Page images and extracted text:
▼▼▼

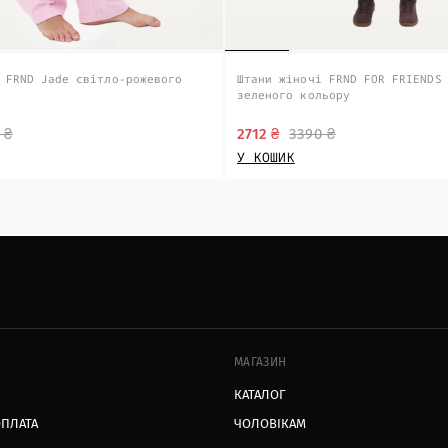
 FRND Jade світло-рожевого
Штани жіночі FRND FOR FRIENDS
зеленого кольору
 ₴
2712 ₴
3390 ₴
У КОШИК
МАГАЗИН
КАТАЛОГ
ОПЛАТА
ЧОЛОВІКАМ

▲▲▲

What you are asked to do:
The pictures in the data should be omitted, and every remaining line set down exactly.

Written answer:
 FRND Jade світло-рожевого
Штани жіночі FRND FOR FRIENDS
зеленого кольору
 ₴
2712 ₴
3390 ₴
У КОШИК
МАГАЗИН
КАТАЛОГ
ОПЛАТА
ЧОЛОВІКАМ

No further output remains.